Solo el que ha estado en la piel de un delegado, desde los años 90 hasta el presente, puede dar cuentas de momentos difíciles, gestiones y horas, no siempre fructíferas, dedicadas al honroso desafío de representar al pueblo.
Y es que hay un puente, aún muy frágil entre el delegado y los administrativos, que es preciso fortalecer. Hasta hoy muchos con cargos en la economía y los servicios no definen entre sus prioridades la responsabilidad que tienen con esa mujer, o ese hombre que el barrio comisionó para gobernar.
Y no me equivoco si digo, gobernar, pues eso es precisamente lo que hace. Baste echar una ojeada a la Constitución de la Republica para saber que el poder no emana de una empresa, entidad, o administración, sino de los representantes del pueblo, responsables también de designar y revocar a los que administran los bienes de todos.
Con estos conceptos bien claros hemos de replantearnos de una vez el papel que corresponde a una y otra parte para que los planteamientos no caigan en agujeros sin fondo, para que las respuestas no constituyan improvisación del primer minuto y para que se hagan cuantos esfuerzos sean posibles en pos de auxiliar a esa persona comisionada por la comunidad para buscar soluciones y llevar respuestas o alternativas hasta sus electores.
De todos es sabido que errar muchas veces, aunque sea por causa de segundos o terceros, puede debilitar el prestigio del delegado, quien por lo general es persona de bien, pleno de valores y aptitudes por los que sus vecinos lo eligen.
No es necesaria una legislación, una circular o algún nuevo decreto para cumplir con estas máximas, y más allá de verlas como estrategias políticas, hemos de sentirlas como estrategias de alto contenido humano.
En las cuadras, los ciudadanos se enfrentan día tras día a los problemas de vivienda, deficiencias en los servicios básicos y el salario que no alcanza.
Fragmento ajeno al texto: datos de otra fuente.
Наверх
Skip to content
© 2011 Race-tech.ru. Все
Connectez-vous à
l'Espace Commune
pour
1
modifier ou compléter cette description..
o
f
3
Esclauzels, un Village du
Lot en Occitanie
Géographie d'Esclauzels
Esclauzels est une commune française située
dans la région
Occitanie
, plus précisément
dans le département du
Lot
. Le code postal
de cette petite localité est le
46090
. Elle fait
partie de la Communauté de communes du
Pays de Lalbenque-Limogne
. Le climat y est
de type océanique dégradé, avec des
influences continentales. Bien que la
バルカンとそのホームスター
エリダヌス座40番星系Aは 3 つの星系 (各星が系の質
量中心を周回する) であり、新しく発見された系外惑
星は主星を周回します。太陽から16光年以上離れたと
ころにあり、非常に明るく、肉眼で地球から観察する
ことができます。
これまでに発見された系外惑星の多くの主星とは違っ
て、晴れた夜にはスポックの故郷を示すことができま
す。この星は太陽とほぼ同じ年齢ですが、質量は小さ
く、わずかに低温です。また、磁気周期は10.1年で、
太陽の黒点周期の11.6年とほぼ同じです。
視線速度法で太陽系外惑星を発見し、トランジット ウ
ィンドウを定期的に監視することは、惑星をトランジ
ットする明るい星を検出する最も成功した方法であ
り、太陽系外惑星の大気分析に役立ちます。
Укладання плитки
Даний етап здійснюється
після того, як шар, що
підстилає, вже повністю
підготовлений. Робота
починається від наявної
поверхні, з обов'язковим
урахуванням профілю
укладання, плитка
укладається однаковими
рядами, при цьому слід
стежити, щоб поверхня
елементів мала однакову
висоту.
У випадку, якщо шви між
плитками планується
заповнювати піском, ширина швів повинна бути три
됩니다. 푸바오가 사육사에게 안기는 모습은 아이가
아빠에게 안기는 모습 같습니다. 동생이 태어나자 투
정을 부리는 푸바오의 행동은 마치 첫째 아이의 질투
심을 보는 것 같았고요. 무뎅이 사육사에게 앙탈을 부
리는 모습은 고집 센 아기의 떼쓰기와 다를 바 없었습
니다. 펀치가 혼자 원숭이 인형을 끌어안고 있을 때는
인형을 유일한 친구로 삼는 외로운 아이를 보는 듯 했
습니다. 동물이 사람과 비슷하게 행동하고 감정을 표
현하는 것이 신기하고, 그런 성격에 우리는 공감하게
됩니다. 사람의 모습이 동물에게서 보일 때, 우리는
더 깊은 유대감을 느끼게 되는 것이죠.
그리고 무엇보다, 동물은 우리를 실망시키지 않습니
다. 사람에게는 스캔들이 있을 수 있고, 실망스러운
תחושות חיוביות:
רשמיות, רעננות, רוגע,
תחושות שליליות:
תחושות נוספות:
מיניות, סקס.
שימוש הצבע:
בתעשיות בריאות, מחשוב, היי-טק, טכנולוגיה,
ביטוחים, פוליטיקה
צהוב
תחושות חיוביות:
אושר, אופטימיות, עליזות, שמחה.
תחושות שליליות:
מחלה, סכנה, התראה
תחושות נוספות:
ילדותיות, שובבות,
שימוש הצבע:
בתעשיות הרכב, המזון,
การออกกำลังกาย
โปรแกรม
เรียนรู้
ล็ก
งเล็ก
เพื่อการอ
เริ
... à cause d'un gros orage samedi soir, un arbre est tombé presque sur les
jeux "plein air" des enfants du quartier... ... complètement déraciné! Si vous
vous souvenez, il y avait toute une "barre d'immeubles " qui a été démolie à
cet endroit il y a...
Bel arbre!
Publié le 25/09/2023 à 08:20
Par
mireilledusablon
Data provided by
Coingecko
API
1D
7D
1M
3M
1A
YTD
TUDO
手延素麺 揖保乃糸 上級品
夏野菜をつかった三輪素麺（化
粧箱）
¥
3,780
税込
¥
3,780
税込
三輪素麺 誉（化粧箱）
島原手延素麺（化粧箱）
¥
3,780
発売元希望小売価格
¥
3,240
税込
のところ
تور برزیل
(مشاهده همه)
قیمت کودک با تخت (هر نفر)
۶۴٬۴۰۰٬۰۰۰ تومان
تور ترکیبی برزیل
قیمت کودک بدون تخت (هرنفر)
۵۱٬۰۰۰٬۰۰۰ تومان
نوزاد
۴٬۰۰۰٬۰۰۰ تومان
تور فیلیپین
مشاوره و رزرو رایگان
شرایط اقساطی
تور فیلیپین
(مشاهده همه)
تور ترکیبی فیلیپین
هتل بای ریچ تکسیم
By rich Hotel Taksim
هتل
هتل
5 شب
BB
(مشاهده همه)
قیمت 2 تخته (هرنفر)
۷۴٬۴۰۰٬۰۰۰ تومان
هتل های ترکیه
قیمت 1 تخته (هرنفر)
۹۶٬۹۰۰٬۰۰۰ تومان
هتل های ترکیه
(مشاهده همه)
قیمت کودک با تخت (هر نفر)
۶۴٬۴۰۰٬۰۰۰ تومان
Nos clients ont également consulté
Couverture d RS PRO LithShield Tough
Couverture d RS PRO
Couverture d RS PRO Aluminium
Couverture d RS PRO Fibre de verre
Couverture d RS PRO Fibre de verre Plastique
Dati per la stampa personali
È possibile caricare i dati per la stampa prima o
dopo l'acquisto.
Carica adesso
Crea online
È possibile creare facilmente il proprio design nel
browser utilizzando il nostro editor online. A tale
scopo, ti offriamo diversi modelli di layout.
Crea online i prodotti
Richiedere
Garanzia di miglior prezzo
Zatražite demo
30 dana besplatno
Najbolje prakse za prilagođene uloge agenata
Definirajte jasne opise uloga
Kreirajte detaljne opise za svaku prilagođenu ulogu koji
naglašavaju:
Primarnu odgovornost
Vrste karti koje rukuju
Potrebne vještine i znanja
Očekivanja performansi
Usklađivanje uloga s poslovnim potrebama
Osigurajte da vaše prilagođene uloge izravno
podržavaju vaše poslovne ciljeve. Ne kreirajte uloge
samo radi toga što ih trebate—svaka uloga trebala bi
Si a tales situaciones le sumamos la incapacidad para responder a sus planteamientos, que la mayoría de las veces no están más allá de las posibilidades reales del país, estaríamos marchitando las bases de nuestro sistema social, y violentando la autoridad verdadera que descansa en los hombros del delegado.
Fortalecer el prestigio de este hombre o mujer ha de estar, sin necesidad de orientaciones superiores, en la conciencia y la moral de cada persona que ostente un cargo administrativo en Cuba. Y es que la atención a sus demandas, propuestas y preocupaciones ha de estar reflejada en cada acto, documento y espacio donde se traten los problemas del pueblo para que nadie pueda ignorar de donde hemos venido y cuanto ha costado alcanzar la democracia y la justicia social, representadas en la figura del delegado.